Assignment
Restate all of the entries exactly, dropping any pictures they hold.
[Opening Material provided section]
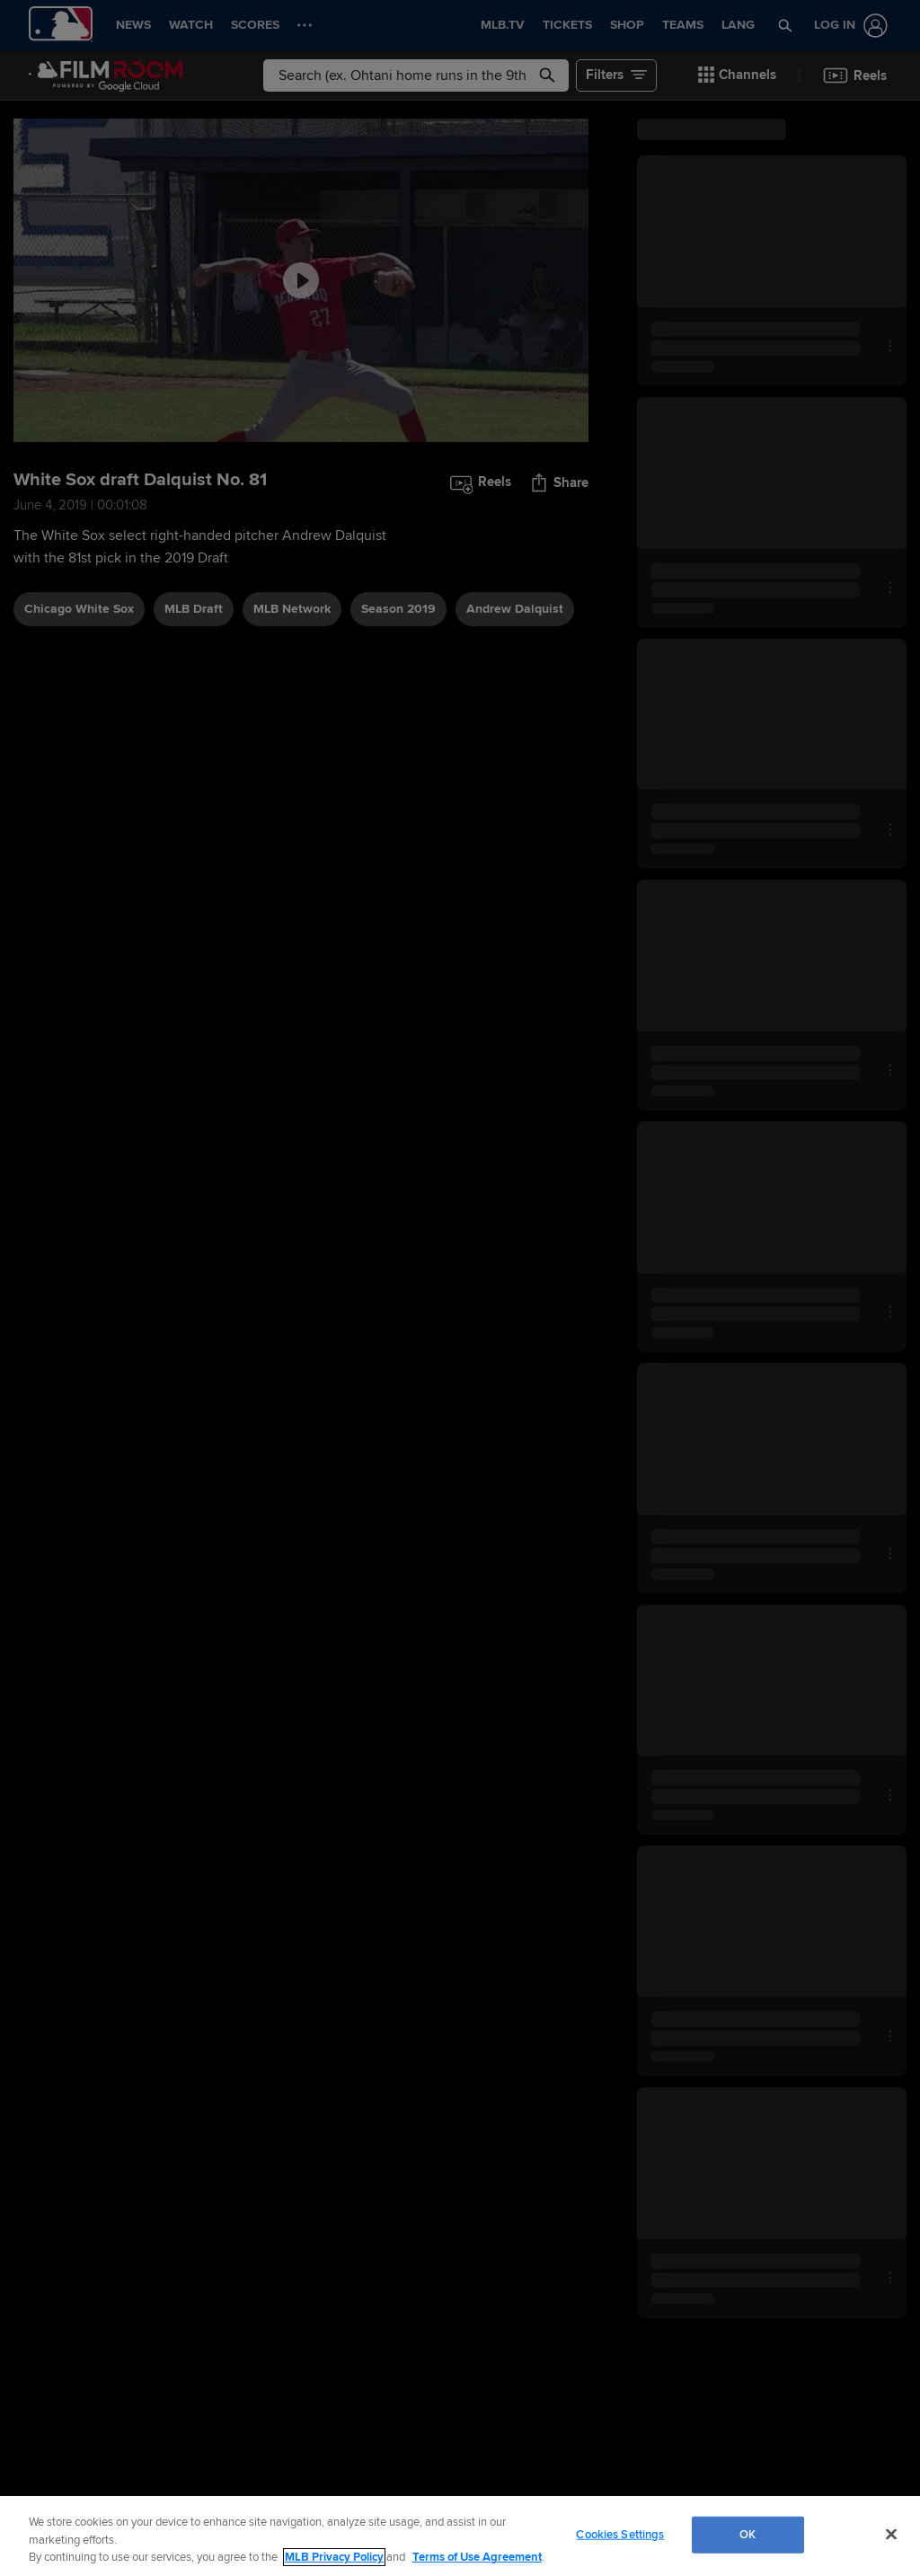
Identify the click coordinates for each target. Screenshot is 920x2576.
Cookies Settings (620, 2534)
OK (747, 2534)
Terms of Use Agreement (477, 2557)
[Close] (891, 2534)
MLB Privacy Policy (334, 2557)
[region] (460, 2536)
[Closing Material provided section]
Written reply
Identify the click coordinates for each target. Screenshot is 920x2576.
Cookies Settings (620, 2534)
OK (747, 2534)
Terms of Use Agreement (477, 2557)
[Close] (891, 2534)
MLB Privacy Policy (334, 2557)
[region] (460, 2536)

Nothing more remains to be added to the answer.